╭─ STUDY MATERIAL
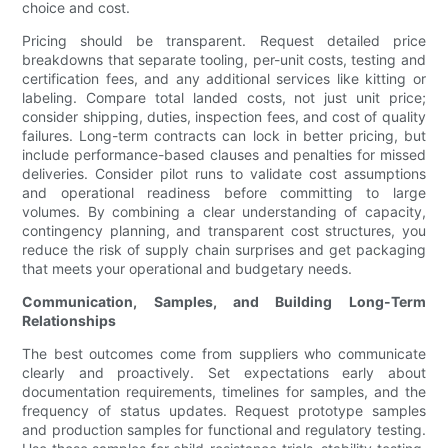
choice and cost.
Pricing should be transparent. Request detailed price
breakdowns that separate tooling, per-unit costs, testing and
certification fees, and any additional services like kitting or
labeling. Compare total landed costs, not just unit price;
consider shipping, duties, inspection fees, and cost of quality
failures. Long-term contracts can lock in better pricing, but
include performance-based clauses and penalties for missed
deliveries. Consider pilot runs to validate cost assumptions
and operational readiness before committing to large
volumes. By combining a clear understanding of capacity,
contingency planning, and transparent cost structures, you
reduce the risk of supply chain surprises and get packaging
that meets your operational and budgetary needs.
Communication, Samples, and Building Long-Term
Relationships
The best outcomes come from suppliers who communicate
clearly and proactively. Set expectations early about
documentation requirements, timelines for samples, and the
frequency of status updates. Request prototype samples
and production samples for functional and regulatory testing.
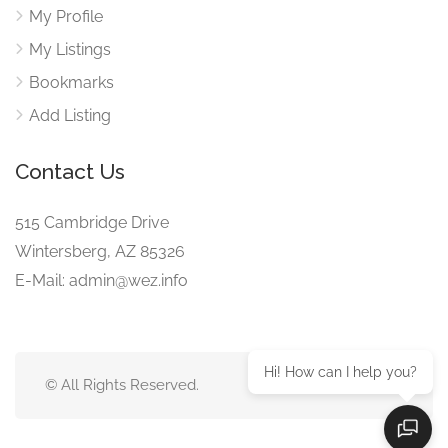
My Profile
My Listings
Bookmarks
Add Listing
Contact Us
515 Cambridge Drive
Wintersberg, AZ 85326
E-Mail: admin@wez.info
Hi! How can I help you?
© All Rights Reserved.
╰─
Show each line in the entries that holds the string "fees".

OUTPUT FOR THIS EXERCISE.
certification fees, and any additional services like kitting or
consider shipping, duties, inspection fees, and cost of quality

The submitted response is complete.